The following is a roll forward of the fair value of the Series A-2 Preferred Stock warrants for the periods from January 1, 2022 through December 20, 2022 (Predecessor), December 21, 2022 through December 31,2022 (Successor) and for the year ended December 31, 2023:
Balance on January 1, 2022 (Predecessor)
$
—
Issuance of preferred stock warrants at fair value on December 21, 2022 (Successor)
2,974,409
Change in fair value
—
Balance on December 31, 2022 (Successor)
2,974,409
Change in fair value
608,531
Balance on December 31, 2023
$
3,582,940
NOTE 15. SALE OF BUSINESS UNIT
On December 1, 2023, the Company completed a sale of its subsidiary in Slovakia along with certain employees from India. Total proceeds received from the sale amounted to $1.3 million. The Company derecognized net assets of $0.1 million and recognized a pre-tax gain on the sale in the amount of $1.2 million which is reported within other income (expense), net on the consolidated and combined statements of operations and comprehensive loss.
36
AMELIA HOLDINGS, INC. AND SUBSIDIARIES
NOTES TO CONSOLIDATED AND COMBINED FINANCIAL STATEMENTS
NOTE 16. SUBSEQUENT EVENTS
In accordance with ASC 855, Subsequent Events, the Company evaluated subsequent events through October 22, 2024, the date these consolidated financial statements were available to be issued.
The Company utilized its Delayed Draw Term Loan Facility (Note 6) through March 31, 2024 and drew down on the facility in the amount of $6.0 million.
In January 2024, the Company instituted and adopted the 2024 Equity Incentive Plan (the 2024 Plan) whereby the Company may grant equity-based incentive awards to its employees, directors and consultants pursuant to the 2024 Plan. A total of 22,470,959 shares of the Company’s Class A Common Stock is reserved for sale and issuance under the 2024 Plan. In April 2024, pursuant to the 2024 Plan, the Company issued options to purchase 12,301,329 shares of the Common A shares of the Company with a strike price of $0.40 per share, and four-year vesting.

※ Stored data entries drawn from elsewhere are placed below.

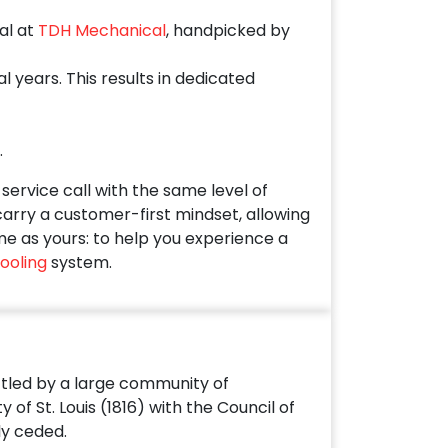
al at
TDH Mechanical
, handpicked by
years. This results in dedicated
.
ervice call with the same level of
 carry a customer-first mindset, allowing
me as yours: to help you experience a
ooling
system.
settled by a large community of
f St. Louis (1816) with the Council of
ly ceded.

On June 30, 2024, the CVR was converted to 3,765,280 shares of Series A-4 Preferred Stock.
On August 6, 2024, SoundHound AI, Inc. (“SoundHound”) completed its acquisition of all the issued and outstanding shares of the Company pursuant to the stock purchase agreement by and among SoundHound, IPSoft Global Holdings, Inc., and BuildGroup, LLC. As a result of the acquisition, awards granted under the 2024 Plan were cancelled in exchange for no consideration.
Concurrent with the acquisition, the Company entered into a Second Amendment to the Monroe Credit Agreement and SoundHound paid $70 million to retire a majority of the Monroe Term Loan leaving a remaining balance of $39.69 million with a maturity date of June 30, 2026.